Between November 2011 and April 2012, Africa Unite implemented a 6-months rights awareness and community dialogue programme for refugee, migrant and South African women. The findings of this intervention shows that in South Africa, refugee and migrant women continue to be subjected to unfair discrimination, often as a result of xenophobic beliefs, attitudes and actions. Prevailing gendered power relations, compounded by xenophobia, present refugee and migrant women with even fewer opportunities than their male-counterparts to find gainful employment in South Africa. Despite the fact that many of them come to the country with experience and skills in small businesses, dressmaking, catering or bead-work, their opportunities for entering into and establishing themselves within the small business sector are severely restricted. In this respect, the situation of refugee and migrant women is strikingly similar to the position of South African women in poor communities. In addition to the social expectation that they remain the primary caregivers in the family, many women are further hampered by their lack of access to business forums or small business loans. While some have ventured into setting up women’s self-help groups, most lack the skills and knowledge about building sustainable businesses.
Based on these findings, Africa Unite has put in place a series of skills-development workshops to break through women’s economic isolation and enable them to become self-reliant.
To kick start this project, Africa Unite, on 02 November 2012, conducted an initial Information-Sharing Workshop for 36 local, refugee and migrant women who had participated in the previous project activities.

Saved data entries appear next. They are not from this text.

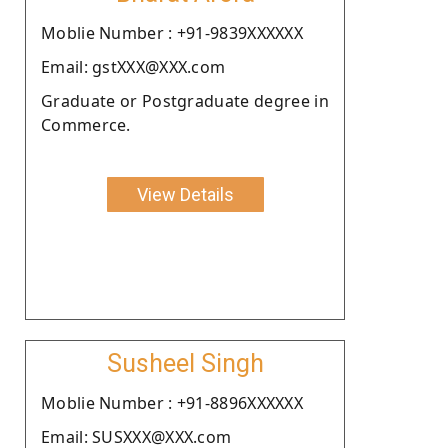
Moblie Number : +91-9839XXXXXX
Email: gstXXX@XXX.com
Graduate or Postgraduate degree in
Commerce.
View Details
Susheel Singh
Moblie Number : +91-8896XXXXXX
Email: SUSXXX@XXX.com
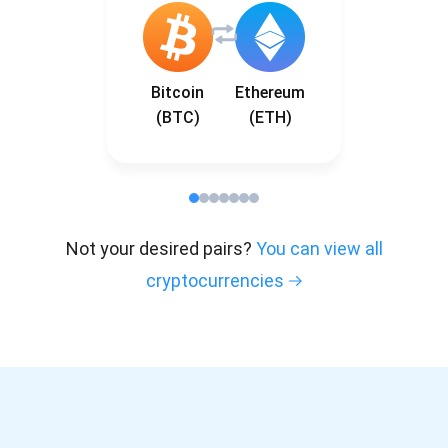
Bitcoin
Ethereum
(BTC)
(ETH)
Not your desired pairs?
You can view all
cryptocurrencies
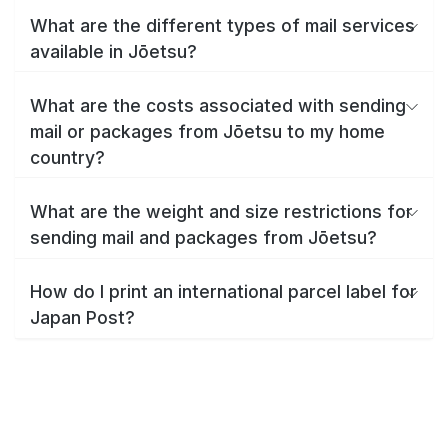
What are the different types of mail services
available in Jōetsu?
What are the costs associated with sending
mail or packages from Jōetsu to my home
country?
What are the weight and size restrictions for
sending mail and packages from Jōetsu?
How do I print an international parcel label for
Japan Post?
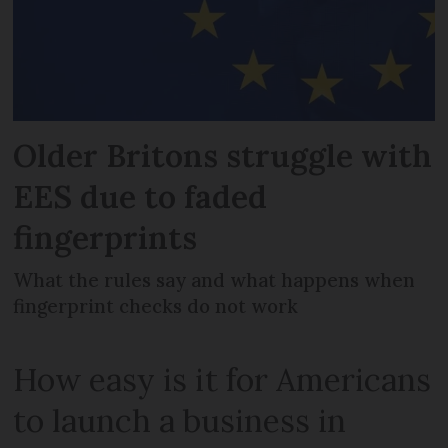
Older Britons struggle with
EES due to faded
fingerprints
What the rules say and what happens when
fingerprint checks do not work
How easy is it for Americans
to launch a business in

The purpose of the workshop was to obtain buy-in, support and long-term commitment from the women to form groups around specific skills areas (e.g. beadwork, sewing, or other skills areas) that will enable a.) skills and information sharing; b.) the social integration of local, refugee and migrant women; and c.) facilitate income-generation that will lead to financial self-reliance.
The woman were very excited and could not wait to start the project.
There were, however, several challenges. Some of the local women cannot speak or understand English, which is going to be very difficult in translating business training sessions in local languages. In addition, how do the local women, refugees and migrant women work (partner up to start small businesses) together when they can not speak to each other without a translator? Another challenge is punctuality. The women have responsibilities and children they have to make sure are taken care of before they can come for the sessions. Sessions never start on time.
Despite these challenges, the women expressed their commitment to the programme by signing the commitment letters and declaring that they would come early and would not miss any sessions.
The first capacity development workshop will be on the 15th of November.